Il male non può continuare a essere banalizzato di fronte all’immagine del Signore che soffre”. Che fare quindi? Pentirsi, convertirsi, accogliere, oggi, di nuovo, l’amore e il perdono, la misericordia infinita del Signore che ancora una volta oggi vuole ridonarci la purezza perduta, vuole ricrearci per una nuova vita.
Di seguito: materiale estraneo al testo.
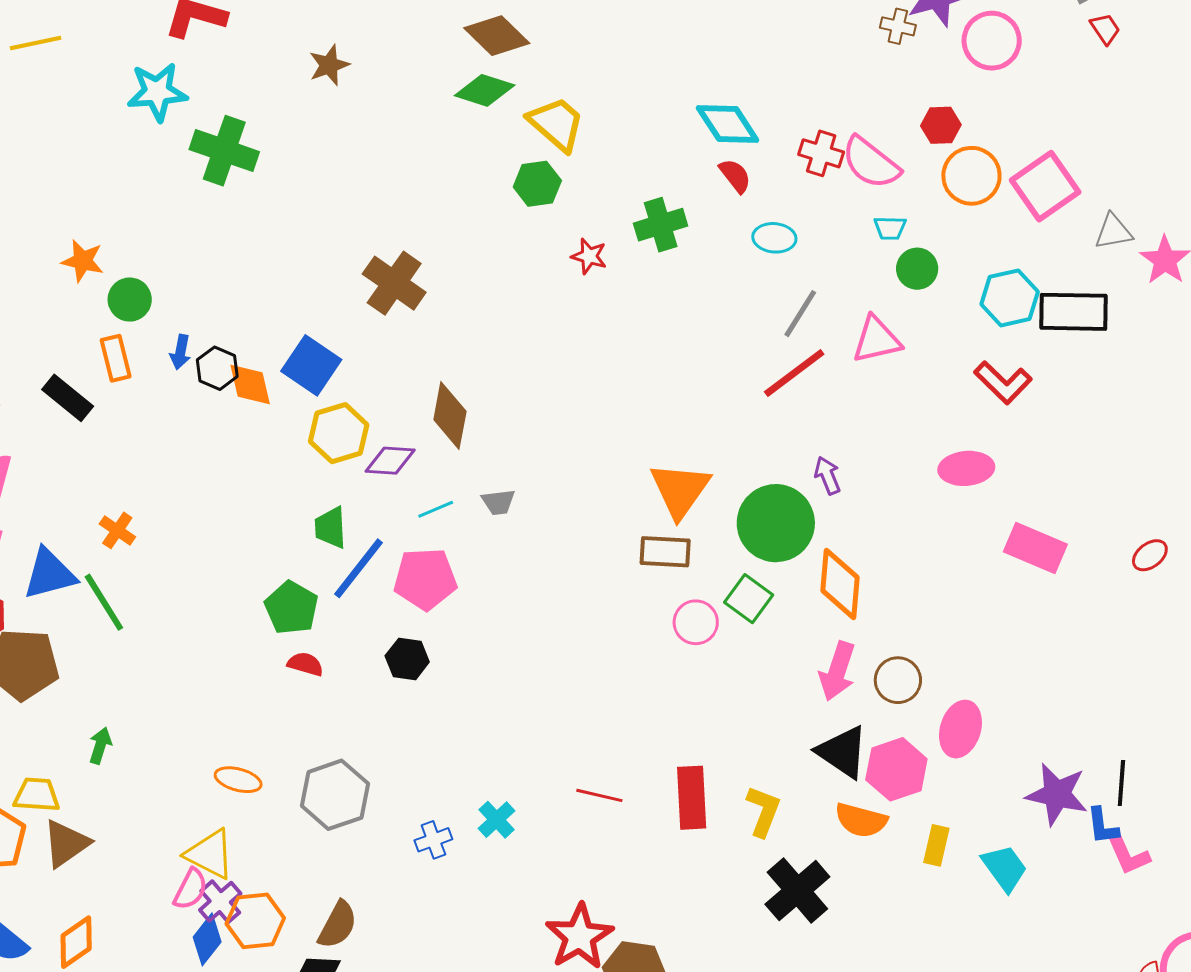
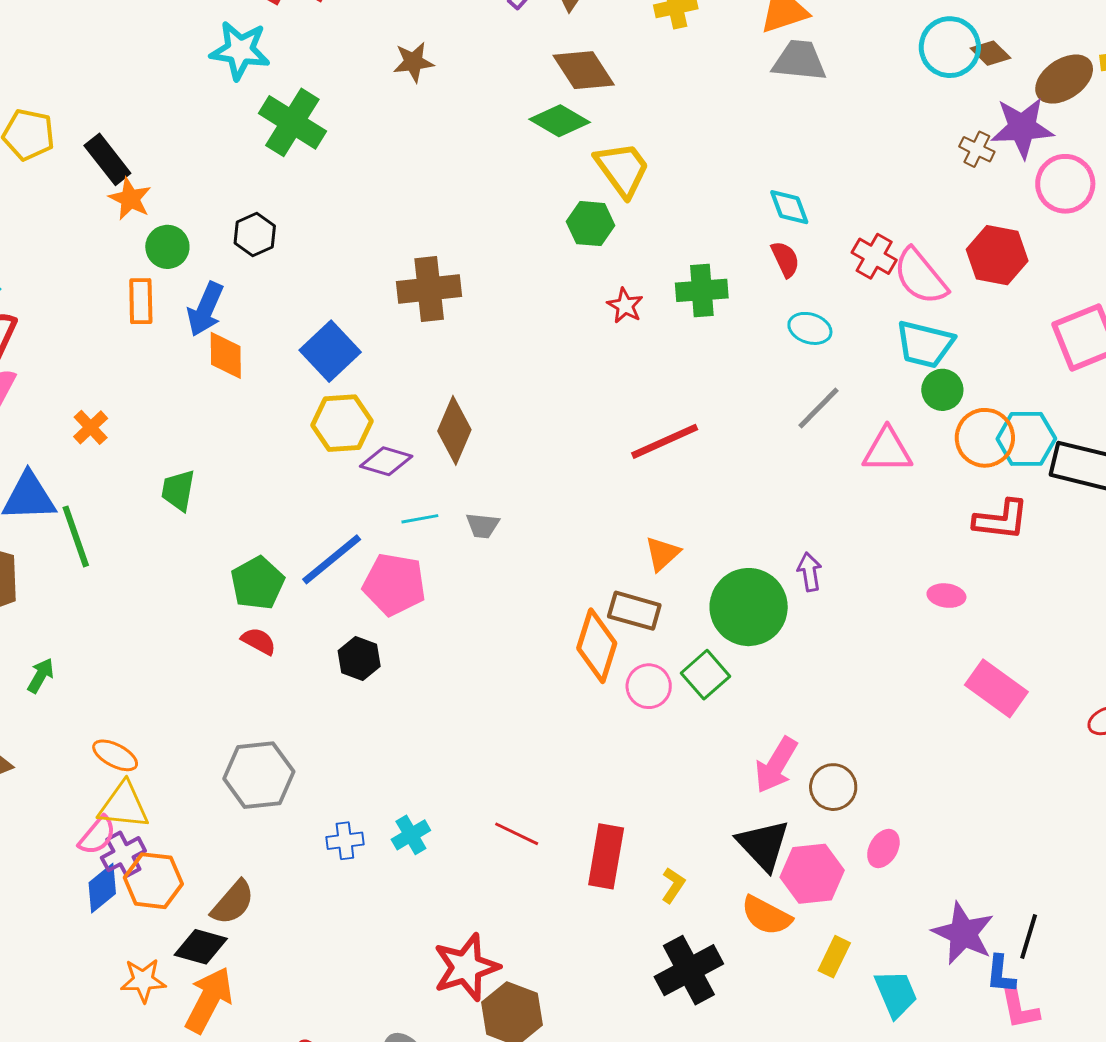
cyan diamond: (728, 124) -> (789, 207), size x0.7
red hexagon: (941, 125) -> (997, 255), size x1.5
orange circle: (971, 176) -> (985, 438), moved
cyan trapezoid: (890, 228) -> (925, 344), size x1.8
brown cross: (394, 283) -> (429, 289), turned 36
blue arrow: (180, 352) -> (205, 309), size x1.6
black hexagon: (217, 368) -> (255, 235), moved
red line: (794, 373) -> (665, 441), moved
red L-shape: (1003, 382) -> (1001, 520), turned -50
orange diamond: (250, 385) -> (226, 355), moved
black rectangle: (68, 398) -> (107, 159), moved
pink ellipse: (966, 468) -> (946, 596), size x0.7
orange triangle: (680, 490) -> (662, 554), size x0.6
green trapezoid: (330, 528) -> (178, 490), moved
orange cross: (117, 530) -> (91, 427), moved
orange diamond: (840, 584) -> (597, 646), moved
pink ellipse: (960, 729) -> (883, 849), size x0.7
orange ellipse: (238, 780) -> (115, 755), moved
yellow L-shape: (763, 811) -> (673, 885), size x0.7
yellow triangle: (210, 854) -> (124, 806), turned -34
Basta solo aprire una fessura, anche di qualche millimetro, che lasci filtrare un piccolissimo fascio di luce della grazia di Nostro Signore. Come nella città citate nel Vangelo di oggi, tanti miracoli sono stati compiuti nella nostra vita, il primo è questo respiro che ci tiene in vita in questo istante. Chiediamo a Dio la Grazia di non assuefarci mai al suo amore: che cosa abbiamo fatto per meritare tutto quello che abbiamo? Nulla, se non credere alla menzogna con la quale il demonio ha ridipinto e stravolto i segni dell’amore di Dio, inducendoci a pensare che fossero segni della Sua ingiustizia.
Per riflettere
Il Signore ci avverte del pericolo in cui noi stessi siamo. Ci mostra la serietà del peccato e la serietà del giudizio. Non siamo forse, nonostante tutte le nostre parole di sgomento di fronte al male e alle sofferenze degli innocenti, troppo inclini a banalizzare il mistero del male? Ma guardando alle sofferenze del Figlio vediamo tutta la serietà del peccato, vediamo come debba essere espiato fino alla fine per poter essere superato. Il male non può continuare a essere banalizzato di fronte all’immagine del Signore che soffre. (Cardinal Joseph Ratzinger)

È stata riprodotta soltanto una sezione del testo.